Task instructions: Search the data for the word "three" and copy each line that has it.

Top of Material for the task

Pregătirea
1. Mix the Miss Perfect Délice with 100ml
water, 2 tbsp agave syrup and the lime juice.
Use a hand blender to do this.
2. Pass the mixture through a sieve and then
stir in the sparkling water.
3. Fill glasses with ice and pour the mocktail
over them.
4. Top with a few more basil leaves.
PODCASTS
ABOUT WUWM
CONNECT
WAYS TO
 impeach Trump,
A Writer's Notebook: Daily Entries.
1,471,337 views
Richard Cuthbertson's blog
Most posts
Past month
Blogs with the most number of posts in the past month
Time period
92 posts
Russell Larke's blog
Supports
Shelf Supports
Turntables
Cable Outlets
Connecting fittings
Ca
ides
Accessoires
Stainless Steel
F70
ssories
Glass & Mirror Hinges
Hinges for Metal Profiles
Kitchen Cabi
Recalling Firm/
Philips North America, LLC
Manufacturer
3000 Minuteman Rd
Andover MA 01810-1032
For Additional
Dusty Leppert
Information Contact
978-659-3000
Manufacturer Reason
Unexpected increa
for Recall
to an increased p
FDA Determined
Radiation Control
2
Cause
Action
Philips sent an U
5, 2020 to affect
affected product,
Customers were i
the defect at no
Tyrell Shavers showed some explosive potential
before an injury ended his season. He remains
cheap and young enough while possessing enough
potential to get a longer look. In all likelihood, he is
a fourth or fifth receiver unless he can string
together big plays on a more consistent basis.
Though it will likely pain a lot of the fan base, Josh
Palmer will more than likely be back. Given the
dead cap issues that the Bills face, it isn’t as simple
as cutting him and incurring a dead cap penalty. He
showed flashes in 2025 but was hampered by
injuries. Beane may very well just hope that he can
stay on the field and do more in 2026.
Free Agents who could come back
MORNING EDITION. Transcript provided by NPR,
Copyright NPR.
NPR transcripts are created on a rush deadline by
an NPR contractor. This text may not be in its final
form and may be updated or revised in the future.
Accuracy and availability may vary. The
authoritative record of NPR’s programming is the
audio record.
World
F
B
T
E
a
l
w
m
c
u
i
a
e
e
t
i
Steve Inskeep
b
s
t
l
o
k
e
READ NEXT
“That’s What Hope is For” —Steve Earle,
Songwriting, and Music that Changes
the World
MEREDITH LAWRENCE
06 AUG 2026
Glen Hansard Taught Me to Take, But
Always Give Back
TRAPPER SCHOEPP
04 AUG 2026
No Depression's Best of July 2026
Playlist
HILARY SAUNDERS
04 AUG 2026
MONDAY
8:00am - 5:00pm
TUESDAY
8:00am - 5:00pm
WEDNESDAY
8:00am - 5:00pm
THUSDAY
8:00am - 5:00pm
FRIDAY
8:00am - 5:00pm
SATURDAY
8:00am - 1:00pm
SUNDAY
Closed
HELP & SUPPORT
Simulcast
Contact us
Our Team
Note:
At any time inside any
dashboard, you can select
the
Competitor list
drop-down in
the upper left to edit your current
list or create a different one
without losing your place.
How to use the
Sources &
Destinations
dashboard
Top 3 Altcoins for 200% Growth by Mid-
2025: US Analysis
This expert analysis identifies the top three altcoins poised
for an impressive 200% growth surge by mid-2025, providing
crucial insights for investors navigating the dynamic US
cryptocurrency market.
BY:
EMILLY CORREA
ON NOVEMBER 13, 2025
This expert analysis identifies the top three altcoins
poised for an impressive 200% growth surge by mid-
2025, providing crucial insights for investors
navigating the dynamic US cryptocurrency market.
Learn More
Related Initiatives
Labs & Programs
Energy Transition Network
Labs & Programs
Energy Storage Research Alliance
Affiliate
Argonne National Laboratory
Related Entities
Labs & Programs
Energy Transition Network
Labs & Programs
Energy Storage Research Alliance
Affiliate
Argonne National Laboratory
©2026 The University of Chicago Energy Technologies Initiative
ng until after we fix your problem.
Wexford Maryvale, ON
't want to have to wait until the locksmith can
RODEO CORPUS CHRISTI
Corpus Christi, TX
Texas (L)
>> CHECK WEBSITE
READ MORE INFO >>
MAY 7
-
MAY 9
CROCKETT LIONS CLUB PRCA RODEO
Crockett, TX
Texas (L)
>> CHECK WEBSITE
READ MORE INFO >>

Bottom of Material for the task

Exercise result:
This expert analysis identifies the top three altcoins poised
This expert analysis identifies the top three altcoins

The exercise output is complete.